In an interview, Amir Shaikezhanov, the co-founder Kok.team, an L.G.B.T. rights organization (the name refers to the Kazakh word for light blue, a color associated with L.G.B.T. people in the country), said Kazakhstan seemed to have reached a “turning point.” The desire for reform was especially strong among younger Kazakhs, he added, who have been reared on Western pop culture — and, in some cases, on electronic music.

“Techno is unbiased music. It is the kind of music that brings people together,” he said, pointing out that Zvuk is the only party in Kazakhstan where L.G.B.T. and other liberal-minded people openly dance together. “I’m not sure if Nazira understands what kind of impact she has just by being here.”

Sitting in a cafe in the center of Almaty, a city of over 1.8 million people nestled below the towering Tian Shan mountain range, Nazira said she wanted Zvuk to be a kind of utopian “microcosm” for Kazakhs, “so that when they go back outside afterward, there’s a small shift.”

Born to what she called a “superconservative” family in the southern city of Taraz, Nazira originally intended to become a molecular biologist, she said. But while studying on a scholarship at the University of St. Andrews in Scotland, she visited influential dance venues like the Sub Club in Glasgow and became enamored of the ways electronic music broke down barriers between club-goers.

“It is music that goes into your soul,” she said.

After moving back to Almaty in 2014, she began D.J.ing and organizing parties that replicated the feelings of freedom she had experienced in European clubs. Until recently, Zvuk had no regular venue. One edition took place in a bunker, another in a club that was forced to close after neighbors saw two men kissing outside. The party is now organized by a collective made up of Nazira and five others, and often takes place at Bult, a former sauna that’s run by a lesbian couple.

In recent years, Nazira’s international DJ career has become what she describes as a “Cinderella story.”

In 2015, Mat Schulz, the artistic director of Unsound, a popular electronic music festival in Poland, saw Nazira play a set at a small party in Almaty. “Nazira was like a beacon,” he said in an email, describing her D.J. sets as “fluid and wide-ranging” and praising her blend of classic techno and rarely heard Eastern European tracks.

After his visit to Almaty, Schulz invited Nazira to play the main stage at Unsound in 2017, and the dance-music magazine Mixmag selected her as one of the 15 breakthrough D.J.s for 2019. She has appeared on Boiler Room, the popular dance-music broadcasting platform, and at many of the world’s best-known techno clubs, including Tresor in Berlin, Nitsa in Barcelona and Bassiani in Tbilisi, Georgia.

Nazira said she was inspired by the way Bassiani had become the center of a broad movement for civil liberties in the country. But Kazakhstan is far less permissive and liberal than Georgia, Nazira said.

“I stay positive, because if I compare it to five years ago when I started doing parties, it is a huge change,” she said. “And if we keep going, in five years it’s going to happen.”
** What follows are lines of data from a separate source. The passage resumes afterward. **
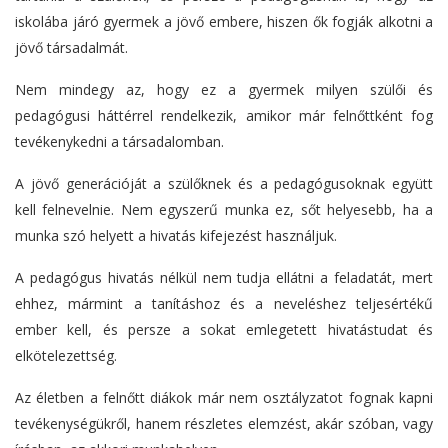
iskolába járó gyermek a jövő embere, hiszen ők fogják alkotni a
jövő társadalmát.
Nem
mindegy az, hogy ez a gyermek milyen szülői és
pedagógusi
háttérrel rendelkezik, amikor már felnőttként fog
tevékenykedni a társadalomban.
A jövő generációját a szülőknek és a pedagógusoknak együtt
kell felnevelnie. Nem egyszerű munka ez, sőt helyesebb, ha a
munka szó helyett a hivatás kifejezést használjuk.
A pedagógus hivatás nélkül nem tudja ellátni a feladatát, mert
ehhez, mármint a tanításhoz és a neveléshez teljesértékű
ember kell, és persze a sokat emlegetett hivatástudat és
elkötelezettség.
Az életben a felnőtt diákok már nem osztályzatot fognak kapni
tevékenységükről, hanem részletes elemzést, akár szóban, vagy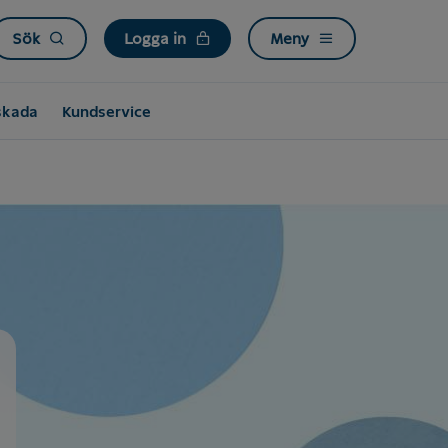
Sök
Logga in
Meny
skada
Kundservice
Around 2 a.m. at Zvuk, the crowd surrounded Nazira’s turntables and began chanting her name as she finished up her set. Sitting upstairs in the club’s bar, Mutali Moskeu, 24, said that Nazira had played a “crucial” role in establishing an expanding electronic-music scene in Almaty, in part by organizing workshops to teach people how to D.J. themselves. Two years ago, he attended such an event, he said, and has since started his own party, called Groovchick.
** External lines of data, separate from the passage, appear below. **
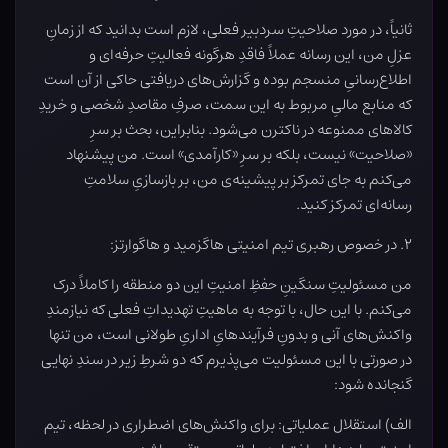
ثانیاً، در مورد صلاحیتِ سردبیر فعلی، لازم است بدانید که از زمانِ
عزلِ من، این رسانه عملاً فاقدِ هرگونه فعالیتِ حرفه‌ای و
اطلاع‌رسانیِ منسجم بوده و گزارش‌های دریافتی حاکی از آن است
که منابع مالیِ مربوط به این سمت، صرفِ مقاصدِ شخصی و خریدِ
کالاهای ممنوعه در ناکترن می‌شود. بنابراین، بحث بر سرِ
«صلاحیت» نیست، بلکه بر سرِ «کارآمدی» است. من پیشنهاد
می‌کنم به جای تمرکز بر پیشینه‌ی من، بر بازسازیِ سلامتِ
رسانه‌ای تمرکز کنید.
۲. در خصوص رهبری تیم امنیتی هاگزمید و هاگوارتز:
من مسئولیتِ سنگینِ حفظِ امنیتِ این دو منطقه را کاملاً درک
می‌کنم. با این حال، با توجه به ماهیتِ تهدیداتِ فعلی که نیازمندِ
واکنش‌های آنی و بدونِ فرآیندهایِ اداریِ طولانی است، من تنها
در صورتی با این مسئولیت می‌پذیرم که دو شرطِ زیر در سندِ نهایی
گنجانده شود:
الف) استقلال عملیاتی: برای واکنش‌های اضطراری در لحظه، تیم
Another attendee, Zhangir Mukhametkhana, 21, a language-school employee, said that Kazakhstan’s Communist past had made it especially difficult for the country’s residents to let themselves go.

“Zvuk is a place where I can engage with other people and realize I’m not the only one who doesn’t like what’s happening in our country,” he said. “Nazira created this atmosphere in this city that shows that things can be different.”